I have to admit, of every photo genre, I still like the snapshot most of all. I like the spontaneity, the simple stories, the anti-professionalism and the aesthetic. I also like what differentiates the snapshot from everything else that comes close to it. Unlike Street Photography, it doesn't have to be about being in the middle of the action on a busy city street. The idea of the snapshot is that it can be taken literally anywhere. Unlike Lomography, the snapshot doesn't have to be deliberately shoddy and unpredictable because a toy camera is used. Equipment doesn't matter at all, although if you're into snap-shooting, one could be over-equipped I suppose.

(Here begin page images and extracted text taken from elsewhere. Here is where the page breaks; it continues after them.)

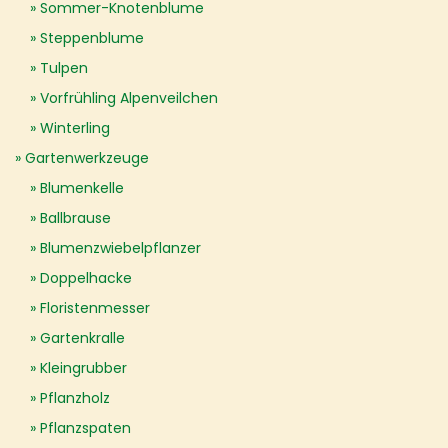
Sommer-Knotenblume
Steppenblume
Tulpen
Vorfrühling Alpenveilchen
Winterling
Gartenwerkzeuge
Blumenkelle
Ballbrause
Blumenzwiebelpflanzer
Doppelhacke
Floristenmesser
Gartenkralle
Kleingrubber
Pflanzholz
Pflanzspaten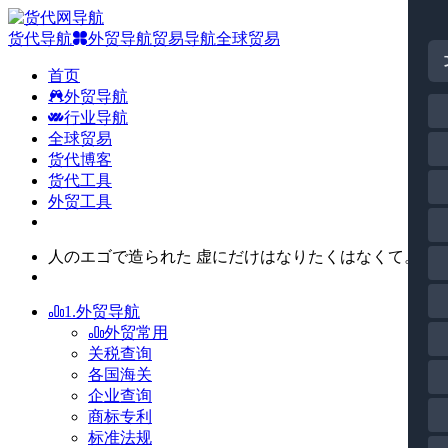
货代导航
外贸导航
贸易导航
全球贸易
首页
外贸导航
行业导航
全球贸易
货代博客
货代工具
外贸工具
人のエゴで造られた 虚にだけはなりたくはなくて。
1.外贸导航
外贸常用
关税查询
各国海关
企业查询
商标专利
标准法规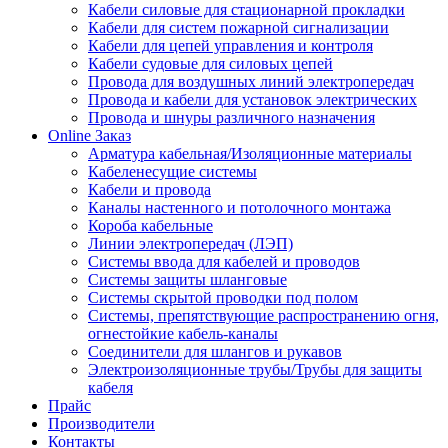
Кабели силовые для стационарной прокладки
Кабели для систем пожарной сигнализации
Кабели для цепей управления и контроля
Кабели судовые для силовых цепей
Провода для воздушных линий электропередач
Провода и кабели для установок электрических
Провода и шнуры различного назначения
Online Заказ
Арматура кабельная/Изоляционные материалы
Кабеленесущие системы
Кабели и провода
Каналы настенного и потолочного монтажа
Короба кабельные
Линии электропередач (ЛЭП)
Системы ввода для кабелей и проводов
Системы защиты шланговые
Системы скрытой проводки под полом
Системы, препятствующие распространению огня,
огнестойкие кабель-каналы
Соединители для шлангов и рукавов
Электроизоляционные трубы/Трубы для защиты
кабеля
Прайс
Производители
Контакты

Finally, when you come right down to it, snap-shooting is about all that I do. I've never used a studio or special lighting - always available light, occasionally with flash-fill, I've only shot one wedding, and by my own estimation, it was a failure. I don't do videos, sports or photojournalism, so I don't need all the good camera features that enable these. In other words, I'm no aspiring Pro! Don't ever forget - with this blog, I write about being a non-professional, and if you're looking for professional advice - look elsewhere. This blog is about how to be the anti-professional, non-aspiring photographer.

It occurred to me just yesterday as I was daydreaming, (which is one thing I'm really really good at), that even though I'm thoroughly familiar with a camera and it's mathematics of aperture, shutter speed, ISO, flash-sync, etc. I mostly use my cameras in "snapshot mode". I don't mean "green box" mode; I mean I usually set up for normal exposure and long field depth, so that the camera isn't focussing on the wrong thing, but is simply focussing on everything. This makes the camera ready for any shot, with no delays from the auto-focus... or, I abandon auto-focus completely, and use an old manual lens and pre-focus it for maximum depth.

In other words, I am very over-equipped. All I really need is a Russian FED-Zorki with two or three LTM lenses for it. When I think about all of the equipment I've got, I feel uneasy - almost pressured by the question - "why aren't I aspiring to be doing more with my photography?" But when I think about owning just one camera system, based on the Russian Leica copies to shoot only one roll of film per month, I feel totally at peace. The reason for this is - that's the way I shoot 95% of the time, with a few exceptions - music festivals, car shows and cat shows. For these, I need to rapidly shoot a lot of pictures with a wide aperture - and the DSLR is what makes the most sense here.

I've decided to be a snap-shooter, and that makes me feel great! We'll be hitting the road sometime this month, and I promise lot's of great summertime snapshots.